Mengelola si Micromanager

Bagi kebanyakan orang, menghadapi dan mengkritik orang lain sangat sulit. (Tentu saja, ini tidak berlaku untuk micromanager.) Oleh karena itu, menghadapi micromanager yang Anda awasi mungkin tidak akan mudah, meskipun Anda perlu membuat orang itu mengubah perilakunya. Jangan katakan, "Saya melihat Anda melakukan ini" atau "Anda melakukan ini secara konsisten." Ekspresikan diri Anda secara objektif dengan mengatakan, "Inilah yang saya saksikan," atau "Saya sadar bahwa ini terjadi." Menghadapi mikromanager dengan "sumber tanpa nama" dapat menyebabkan lebih banyak masalah. Sebaliknya, buat "alat umpan balik 360 derajat" yang melibatkan semua orang yang bekerja dengan si micromanager. Berikan pendapat yang diperoleh dari konsensus.
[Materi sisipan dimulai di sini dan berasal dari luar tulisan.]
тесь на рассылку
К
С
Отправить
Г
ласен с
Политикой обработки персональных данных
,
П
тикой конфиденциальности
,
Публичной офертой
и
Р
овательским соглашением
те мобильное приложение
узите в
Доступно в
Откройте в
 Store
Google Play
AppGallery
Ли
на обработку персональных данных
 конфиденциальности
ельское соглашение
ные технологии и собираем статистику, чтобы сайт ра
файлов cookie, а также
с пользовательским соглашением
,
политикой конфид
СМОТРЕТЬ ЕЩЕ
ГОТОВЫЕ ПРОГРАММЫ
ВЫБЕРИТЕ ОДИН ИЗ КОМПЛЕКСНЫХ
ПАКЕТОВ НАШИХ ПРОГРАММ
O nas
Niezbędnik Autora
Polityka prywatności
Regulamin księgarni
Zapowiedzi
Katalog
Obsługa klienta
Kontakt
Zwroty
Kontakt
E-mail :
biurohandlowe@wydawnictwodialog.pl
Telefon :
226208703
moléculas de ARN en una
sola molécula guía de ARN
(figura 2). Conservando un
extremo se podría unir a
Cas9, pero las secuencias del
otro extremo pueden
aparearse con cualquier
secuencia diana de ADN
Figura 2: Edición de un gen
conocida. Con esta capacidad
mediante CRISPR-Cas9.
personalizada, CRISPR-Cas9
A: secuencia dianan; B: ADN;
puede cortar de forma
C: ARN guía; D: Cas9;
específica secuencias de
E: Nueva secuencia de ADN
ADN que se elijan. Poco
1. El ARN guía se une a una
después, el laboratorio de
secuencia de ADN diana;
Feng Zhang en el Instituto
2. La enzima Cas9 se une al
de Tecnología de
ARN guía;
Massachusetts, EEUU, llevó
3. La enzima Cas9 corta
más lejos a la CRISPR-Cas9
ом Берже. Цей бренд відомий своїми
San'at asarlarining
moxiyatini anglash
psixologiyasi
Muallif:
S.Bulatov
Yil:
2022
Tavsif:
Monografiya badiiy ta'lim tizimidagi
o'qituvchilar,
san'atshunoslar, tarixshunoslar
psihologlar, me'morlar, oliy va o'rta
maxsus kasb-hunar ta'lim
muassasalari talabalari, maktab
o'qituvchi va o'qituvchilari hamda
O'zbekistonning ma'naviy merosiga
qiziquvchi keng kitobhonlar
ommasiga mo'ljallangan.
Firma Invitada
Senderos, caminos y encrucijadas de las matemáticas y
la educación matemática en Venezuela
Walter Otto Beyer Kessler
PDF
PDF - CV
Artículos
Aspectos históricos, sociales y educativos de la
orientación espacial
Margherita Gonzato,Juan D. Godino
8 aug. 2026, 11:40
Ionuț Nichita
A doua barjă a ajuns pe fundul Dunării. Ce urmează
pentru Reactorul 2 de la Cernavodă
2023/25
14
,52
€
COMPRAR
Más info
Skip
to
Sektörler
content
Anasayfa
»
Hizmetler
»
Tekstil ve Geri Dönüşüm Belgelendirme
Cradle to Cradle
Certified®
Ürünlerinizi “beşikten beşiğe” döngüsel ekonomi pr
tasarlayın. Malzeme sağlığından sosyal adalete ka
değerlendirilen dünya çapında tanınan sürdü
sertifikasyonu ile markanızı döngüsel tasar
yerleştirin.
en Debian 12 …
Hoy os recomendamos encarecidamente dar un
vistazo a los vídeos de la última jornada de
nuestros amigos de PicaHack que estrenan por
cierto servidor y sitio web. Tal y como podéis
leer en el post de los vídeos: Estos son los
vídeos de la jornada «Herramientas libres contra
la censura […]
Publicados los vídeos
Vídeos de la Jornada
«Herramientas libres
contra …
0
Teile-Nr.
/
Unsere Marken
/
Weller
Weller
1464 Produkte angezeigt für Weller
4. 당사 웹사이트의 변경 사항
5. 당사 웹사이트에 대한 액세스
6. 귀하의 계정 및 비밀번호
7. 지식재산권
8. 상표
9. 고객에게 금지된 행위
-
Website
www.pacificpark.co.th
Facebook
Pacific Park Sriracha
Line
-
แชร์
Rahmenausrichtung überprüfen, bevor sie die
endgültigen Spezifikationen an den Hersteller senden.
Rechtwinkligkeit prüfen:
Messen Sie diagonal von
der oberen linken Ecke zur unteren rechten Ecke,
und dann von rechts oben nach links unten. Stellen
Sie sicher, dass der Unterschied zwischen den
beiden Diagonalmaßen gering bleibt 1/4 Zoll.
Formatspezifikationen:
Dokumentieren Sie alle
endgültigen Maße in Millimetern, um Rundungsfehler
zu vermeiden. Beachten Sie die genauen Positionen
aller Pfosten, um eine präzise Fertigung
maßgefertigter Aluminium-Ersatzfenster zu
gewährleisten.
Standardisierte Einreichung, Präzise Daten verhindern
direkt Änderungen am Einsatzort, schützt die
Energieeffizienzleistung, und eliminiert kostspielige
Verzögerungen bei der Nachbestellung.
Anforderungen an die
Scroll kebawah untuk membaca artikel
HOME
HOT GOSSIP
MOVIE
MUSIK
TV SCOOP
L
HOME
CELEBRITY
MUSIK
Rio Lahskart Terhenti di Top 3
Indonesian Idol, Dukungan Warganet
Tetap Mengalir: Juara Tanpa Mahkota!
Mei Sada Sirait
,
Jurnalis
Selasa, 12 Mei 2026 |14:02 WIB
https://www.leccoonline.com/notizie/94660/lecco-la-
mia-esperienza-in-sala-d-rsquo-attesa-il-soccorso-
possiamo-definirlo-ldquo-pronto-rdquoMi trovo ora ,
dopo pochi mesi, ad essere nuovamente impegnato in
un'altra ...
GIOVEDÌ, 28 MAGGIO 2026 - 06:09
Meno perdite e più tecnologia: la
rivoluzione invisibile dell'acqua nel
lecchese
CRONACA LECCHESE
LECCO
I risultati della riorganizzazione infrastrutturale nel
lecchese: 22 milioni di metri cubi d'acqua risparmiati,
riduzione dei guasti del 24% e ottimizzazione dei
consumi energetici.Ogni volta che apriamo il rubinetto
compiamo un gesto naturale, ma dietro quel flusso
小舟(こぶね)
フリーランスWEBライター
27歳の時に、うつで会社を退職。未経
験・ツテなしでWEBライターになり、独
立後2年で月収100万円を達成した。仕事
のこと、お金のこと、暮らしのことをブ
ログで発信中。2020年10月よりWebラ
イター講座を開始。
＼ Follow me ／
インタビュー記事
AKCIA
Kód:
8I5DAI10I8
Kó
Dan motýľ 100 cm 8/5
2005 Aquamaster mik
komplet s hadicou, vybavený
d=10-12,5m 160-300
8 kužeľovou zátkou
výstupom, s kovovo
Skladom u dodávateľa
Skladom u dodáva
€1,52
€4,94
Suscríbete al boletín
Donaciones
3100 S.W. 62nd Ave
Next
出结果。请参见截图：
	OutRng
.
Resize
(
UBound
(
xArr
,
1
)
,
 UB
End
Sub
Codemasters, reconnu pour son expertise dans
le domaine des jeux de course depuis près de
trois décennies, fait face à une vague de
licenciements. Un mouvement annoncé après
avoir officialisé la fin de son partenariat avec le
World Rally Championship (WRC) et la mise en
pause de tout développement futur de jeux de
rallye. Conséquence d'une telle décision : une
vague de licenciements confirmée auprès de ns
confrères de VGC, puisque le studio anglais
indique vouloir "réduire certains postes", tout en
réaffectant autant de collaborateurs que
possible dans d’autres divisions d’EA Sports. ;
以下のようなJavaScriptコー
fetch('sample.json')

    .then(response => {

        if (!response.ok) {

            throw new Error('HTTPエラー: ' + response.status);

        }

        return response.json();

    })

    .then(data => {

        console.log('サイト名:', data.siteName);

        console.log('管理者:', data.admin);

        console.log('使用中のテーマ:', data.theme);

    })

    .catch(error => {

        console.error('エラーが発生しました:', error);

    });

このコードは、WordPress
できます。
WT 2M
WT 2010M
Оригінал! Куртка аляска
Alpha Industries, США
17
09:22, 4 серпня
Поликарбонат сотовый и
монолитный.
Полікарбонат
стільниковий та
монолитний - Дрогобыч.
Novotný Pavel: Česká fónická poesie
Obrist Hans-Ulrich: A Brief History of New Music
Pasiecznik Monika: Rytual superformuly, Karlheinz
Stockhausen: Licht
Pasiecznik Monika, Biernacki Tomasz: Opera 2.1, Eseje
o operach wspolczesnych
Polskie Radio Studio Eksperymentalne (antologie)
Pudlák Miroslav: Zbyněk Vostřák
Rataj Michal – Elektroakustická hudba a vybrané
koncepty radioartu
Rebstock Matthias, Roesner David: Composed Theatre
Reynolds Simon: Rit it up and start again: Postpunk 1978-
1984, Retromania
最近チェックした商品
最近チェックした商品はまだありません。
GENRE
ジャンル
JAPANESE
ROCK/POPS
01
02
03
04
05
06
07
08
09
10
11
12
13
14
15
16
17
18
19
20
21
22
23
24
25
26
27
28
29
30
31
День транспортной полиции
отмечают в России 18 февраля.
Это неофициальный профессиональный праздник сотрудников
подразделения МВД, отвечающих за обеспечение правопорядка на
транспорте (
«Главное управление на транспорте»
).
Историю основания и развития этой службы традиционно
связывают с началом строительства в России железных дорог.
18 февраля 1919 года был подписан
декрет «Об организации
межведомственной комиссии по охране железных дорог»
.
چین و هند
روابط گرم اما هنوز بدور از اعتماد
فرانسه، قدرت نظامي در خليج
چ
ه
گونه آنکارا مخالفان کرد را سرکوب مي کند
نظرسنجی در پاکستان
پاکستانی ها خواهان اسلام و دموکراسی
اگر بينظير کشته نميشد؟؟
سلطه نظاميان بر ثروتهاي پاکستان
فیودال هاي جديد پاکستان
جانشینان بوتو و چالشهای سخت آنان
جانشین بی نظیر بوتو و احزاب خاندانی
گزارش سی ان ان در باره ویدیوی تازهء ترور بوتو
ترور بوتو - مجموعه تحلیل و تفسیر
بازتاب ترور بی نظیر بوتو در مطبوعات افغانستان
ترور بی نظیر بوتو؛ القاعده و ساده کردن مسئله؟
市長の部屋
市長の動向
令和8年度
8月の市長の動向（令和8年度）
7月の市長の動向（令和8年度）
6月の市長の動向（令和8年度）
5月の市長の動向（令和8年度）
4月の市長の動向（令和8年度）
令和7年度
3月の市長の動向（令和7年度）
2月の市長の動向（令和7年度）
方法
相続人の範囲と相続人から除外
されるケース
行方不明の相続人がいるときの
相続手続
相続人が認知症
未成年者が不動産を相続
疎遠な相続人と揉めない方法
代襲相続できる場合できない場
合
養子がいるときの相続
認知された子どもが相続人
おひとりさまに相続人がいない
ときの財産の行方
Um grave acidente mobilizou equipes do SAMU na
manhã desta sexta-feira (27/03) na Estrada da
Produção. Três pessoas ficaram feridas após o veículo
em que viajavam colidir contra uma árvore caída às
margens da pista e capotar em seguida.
Cara lain untuk mengubah perilaku mikromanager adalah menyuarakan keprihatinan tentang "persepsi" orang lain terhadap orang itu. Alih-alih mengatakan, "Perbaiki diri Anda sendiri," katakan, "Mengapa tidak mencoba memperbaiki cara orang lain melihat Anda?" Ini adalah perbedaan yang halus tetapi sangat penting. Anda tidak dapat mengubah para micromanagers dengan menempatkan mereka pada posisi bertahan. Sebaliknya, melucuti senjata mereka dengan mengambil "pribadi" menyengat dari sifat micromanagemen mereka.